Ce n'est pas un criminel. C'est un député élu du Parlement européen. C'est simplement une situation extrêmement gênante Jean-Marc Desfilhes, attaché de presse de José Bové
Sur les réseaux sociaux, internautes et observateurs ont vite commenté l'information, de manière plus ou moins humoristique.
José Bové, pourfendeur du CETA
L'eurodéputé écologiste a déjà plusieurs fois pris position contre l'accord de libre-échange entre l'Europe et le Canada. Le 11 septembre dernier, dans
les colonnes de Libération, il s'indignait que l’Europe ait
« sacrifié » 32 fromages sur l’autel du libre-échange avec l’accord CETA, reprenant une argumentation déjà déployée
sur RTL au printemps.
L'Accord économique et commercial global (AECG, ou CETA, acronyme en français) entre le Canada et l'Union européenne doit être signé par le gouvernement canadien le 27 octobre à Bruxelles lors d'un sommet en présence de Justin Trudeau, mais il devra ensuite être ratifié par les parlements des états membres. Certains pays, dont l'Allemagne, l'Autriche ou la Belgique, ont récemment exprimé des réserves sur cet accord très décrié par des syndicats ou des associations et partis de gauche.
Manuel Valls, promoteur du CETA
Le premier ministre français Manuel Valls est attendu au Canada ce mercredi pour faire la promotion de cet accord. Pour sa première visite, en tant que chef de gouvernement, il se rendra d'abord à Ottawa, la capitale fédérale, où il passera la matinée du jeudi avec son homologue canadien Justin Trudeau.
Le Premier ministre canadien pourtant habituellement très prolixe sur les réseaux sociaux n'a fait aucun commentaire sur "l'affaire Bové", aussi bien sur Twitter que sur sa page Facebook, ses dernières publications s'adressent à la communauté juive canadienne qui célèbre Yom Kippour. Ce qui lui vaut un commentaire "amusé voire critique" d'une internaute :
" Bravo M. Trudeau !...Refuser la présence d'un député européen ecologiste sur son territoire... C'est moche ;-( ".

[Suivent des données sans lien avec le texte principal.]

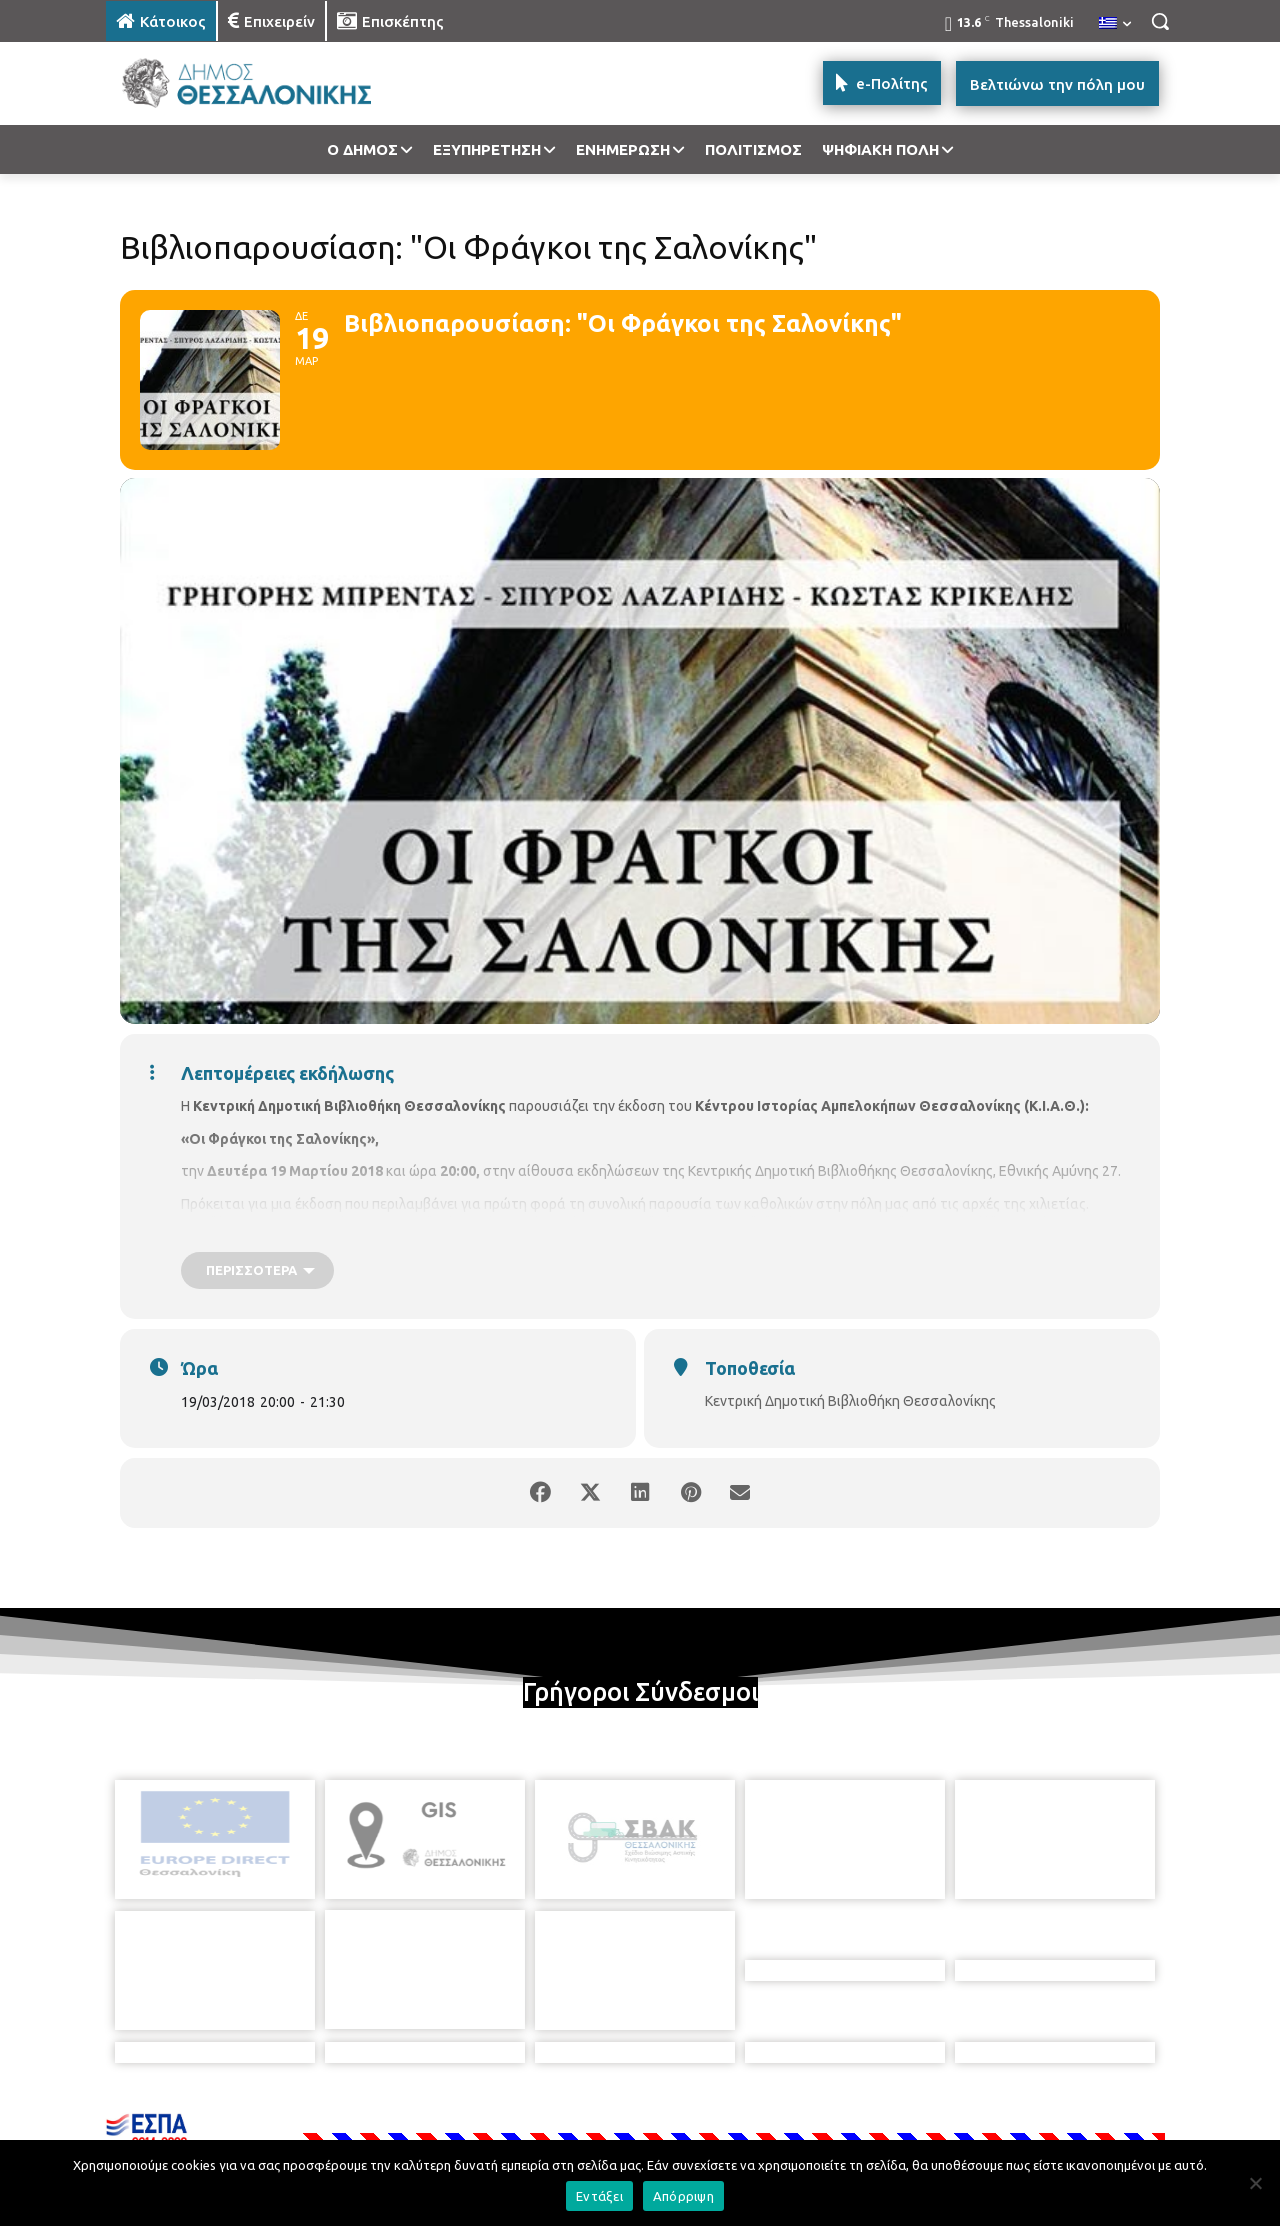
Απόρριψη (683, 2196)
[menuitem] (1115, 24)
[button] (1160, 21)
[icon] (779, 2118)
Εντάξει (599, 2196)
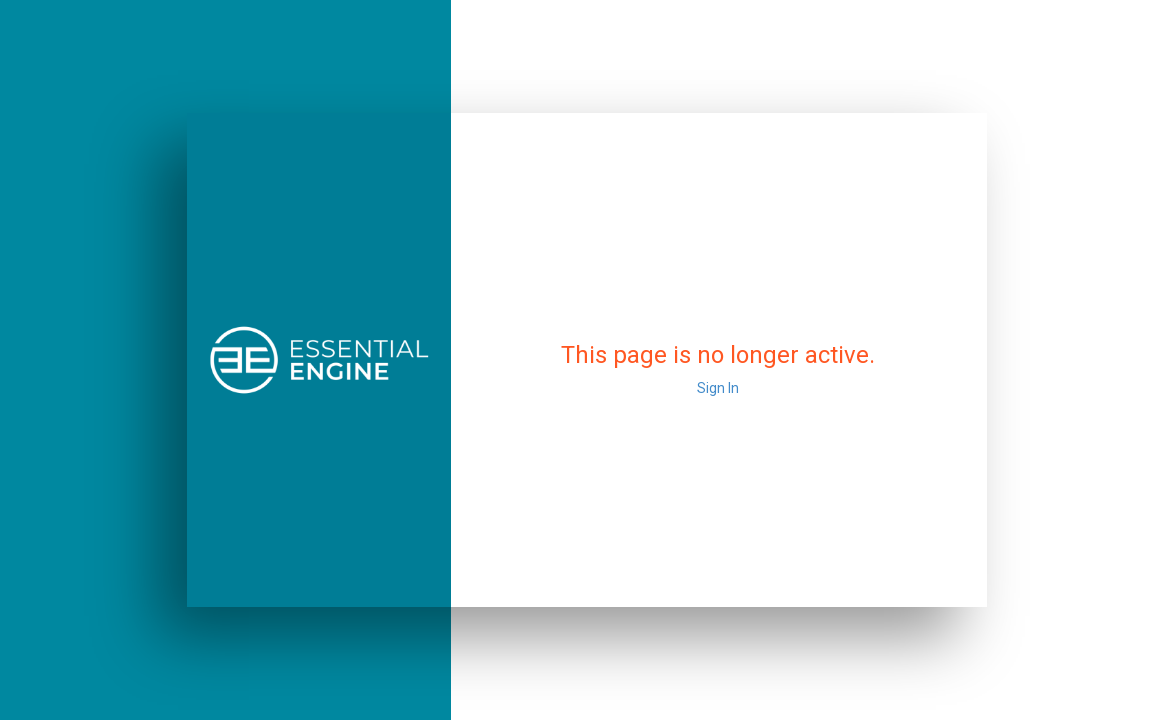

Le Canada interdit généralement l’entrée de son territoire aux personnes avec des antécédents au pénal. José Bové a été condamné pour son implication dans le démontage d’un restaurant McDonald’s en 1999 puis pour la destruction en 2008 d’un champ de maïs expérimental transgénique Monsanto. A noter qu'un autre homme politique français, Alain Juppé, pourtant condamné par le passé, avait pu mener des conférences pendant plusieurs mois au Canada. Il avait été condamné en 2004 par le tribunal correctionnel de Nanterre à 18 mois de prison avec sursis et à une peine de 10 ans d'inégibilité.